Content starts

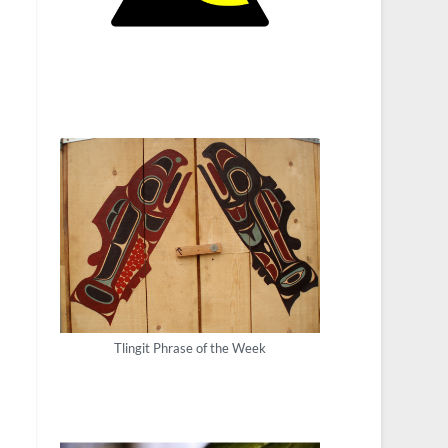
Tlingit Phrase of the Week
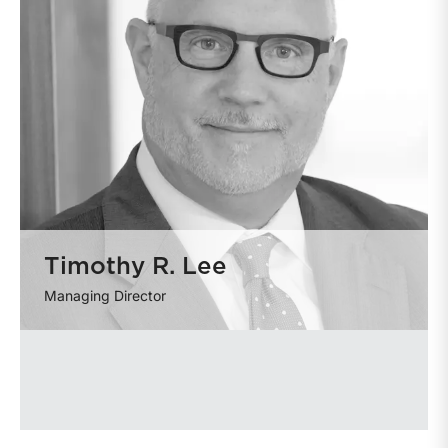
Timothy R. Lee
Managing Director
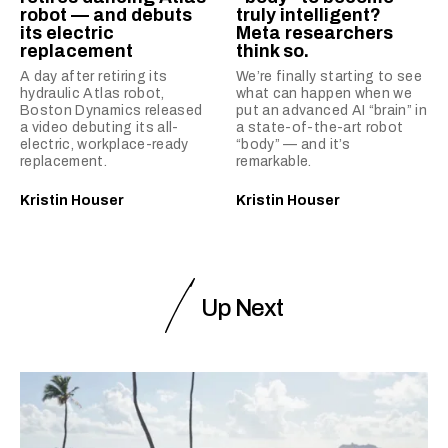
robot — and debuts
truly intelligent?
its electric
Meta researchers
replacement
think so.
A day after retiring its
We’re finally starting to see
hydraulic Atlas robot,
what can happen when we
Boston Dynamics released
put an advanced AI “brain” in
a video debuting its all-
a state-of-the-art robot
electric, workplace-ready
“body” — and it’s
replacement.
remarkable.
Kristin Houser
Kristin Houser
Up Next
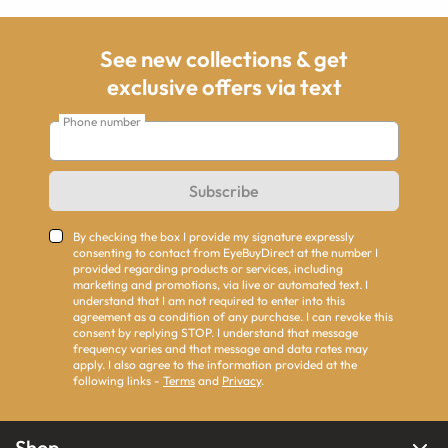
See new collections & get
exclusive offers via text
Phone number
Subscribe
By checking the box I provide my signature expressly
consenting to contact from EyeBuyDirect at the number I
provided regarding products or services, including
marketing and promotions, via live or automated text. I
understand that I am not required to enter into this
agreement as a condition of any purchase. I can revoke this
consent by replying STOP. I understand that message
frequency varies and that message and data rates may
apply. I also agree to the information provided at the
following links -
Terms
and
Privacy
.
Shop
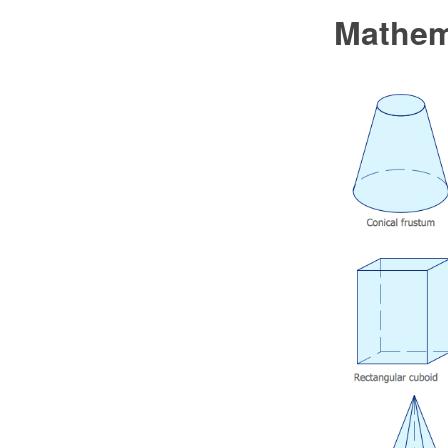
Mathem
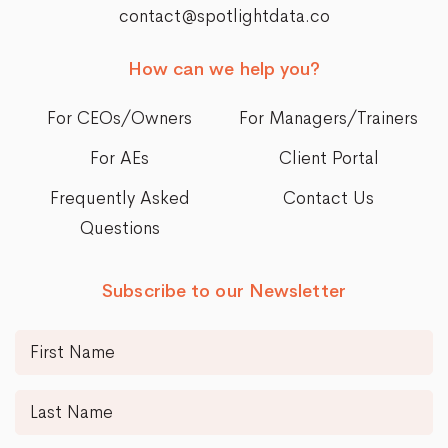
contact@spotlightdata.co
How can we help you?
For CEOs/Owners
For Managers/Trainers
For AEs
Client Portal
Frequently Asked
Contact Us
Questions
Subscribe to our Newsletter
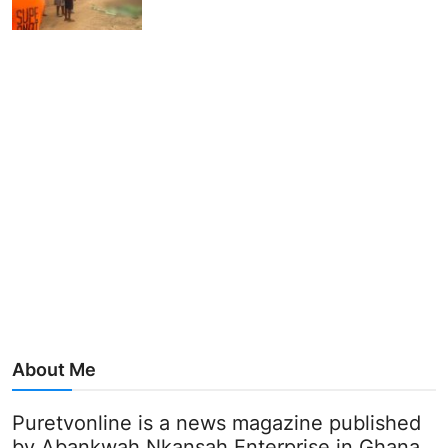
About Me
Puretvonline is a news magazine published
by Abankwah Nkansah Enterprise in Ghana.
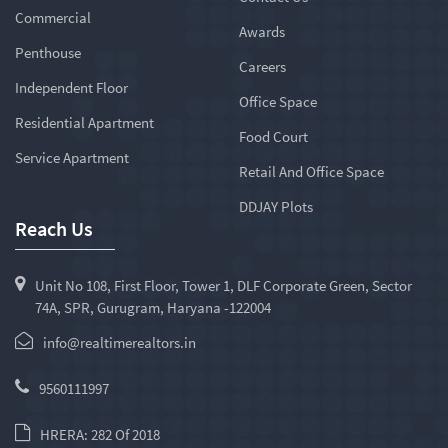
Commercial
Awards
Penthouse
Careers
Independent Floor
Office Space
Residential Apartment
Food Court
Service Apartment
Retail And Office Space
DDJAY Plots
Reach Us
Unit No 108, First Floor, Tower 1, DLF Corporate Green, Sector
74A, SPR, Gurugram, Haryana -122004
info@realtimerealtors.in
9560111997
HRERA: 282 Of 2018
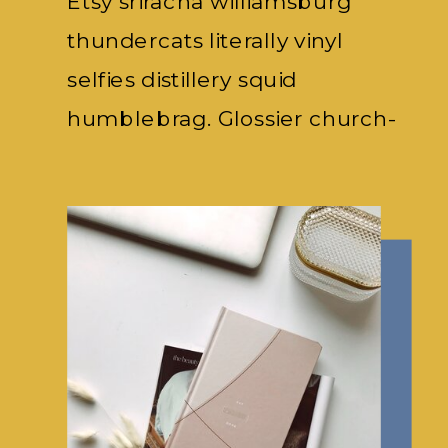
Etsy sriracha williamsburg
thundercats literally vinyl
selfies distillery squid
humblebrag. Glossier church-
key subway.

Content ends

▶ _Exercise details_
Print only the lines from the one with "DDJAY Plots" through the last line of the data above, exactly and with both ends, and please omit any pictures.

▶ _Exercise response_
DDJAY Plots
Reach Us
Unit No 108, First Floor, Tower 1, DLF Corporate Green, Sector
74A, SPR, Gurugram, Haryana -122004
info@realtimerealtors.in
9560111997
HRERA: 282 Of 2018
Etsy sriracha williamsburg
thundercats literally vinyl
selfies distillery squid
humblebrag. Glossier church-
key subway.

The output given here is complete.